Table 2 Percentages of doctors who are familiar with the guidelines on priority setting. Percentages and (95% CI)

We hypothesized that there would be differences in familiarity depending on the position. As shown in Table 2, more doctors in managerial positions were familiar with all the regulations and guidelines. When controlling for age and gender, the pattern was the same (data not shown).

When asked if the doctors had been using any priority setting guidelines, a majority answered that they had not (Table 3). The most commonly used priority setting guidelines were those for the respondents' specific department or practice.

Actual priorities during the pandemic

We assumed that many doctors more often had to prioritize between patients during the pandemic and that some of their patients were given a lower priority. We further hypothesized that some of these priorities were considered contrary to what the doctors judged as medically defensible. The responses are shown in Fig. 1. A majority had experienced that their patients had received lower priority because of the pandemic, either to some (48%) or a large degree (12.5%, in total 60.5%). Almost half of those who experienced deprioritization of some of their patients judged this to have been medically indefensible to some (40.6%) or to a large degree (6.9%).

Fig. 1
figure 1

Agreement to statements about lower priority. Percentages. N/A excluded

We assumed that the doctors had different experiences depending on their specialty and workplace. The data showed, however, that this was not the case. 54.7% of psychiatrists had experienced lower priority of their patients vs 61.2% among somatic doctors (Chi square 2.5, p = 0.11). 60.1% of GPs (including nursing home doctors) reported that their patients had been given lower priority, vs 62.5% among hospital doctors (Chi square 0.48, p = 0.49).

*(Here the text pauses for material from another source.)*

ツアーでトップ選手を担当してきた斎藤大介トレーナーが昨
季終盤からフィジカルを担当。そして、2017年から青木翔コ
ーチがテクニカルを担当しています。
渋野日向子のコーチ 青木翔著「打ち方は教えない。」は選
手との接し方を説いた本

A logistic regression analysis of the effect of workplace (hospital vs primary care), age and gender showed, on the other hand, an age effect. The probability of reporting that their patients had been given lower priority increased with lower age (Exp (B) = 0.97, 95% CI = 0.96–0.98, p < 0.001, when controlling for workplace and gender. See Supplementary File 2.

Among those who partly or fully agreed that they had seen a lower priority for their patients, 404 of 849 (47.5%) considered these priorities to be medically indefensible. A logistic regression analysis of the effect of age, gender and workplace, showed no age effect, but doctors working in primary care were significantly more likely to consider the priorities as medically indefensible (Exp (B) = 1.87, 95% CI = 1.32–2.65, p < 0.001). See Supplementary File 2.

The question "If some of your patients received lower priority, which patient groups did this concern?" was answered by 407 respondents. Many listed more than one patient group. The three most common were patients with psychiatric diagnoses and addiction (n = 65), patients in need of ' treatment and follow up consultations (n = 55), and patients with chronic diseases/multimorbidity and high age (n = 30).

Table 4 summarizes what we found compared with what we hypothesized.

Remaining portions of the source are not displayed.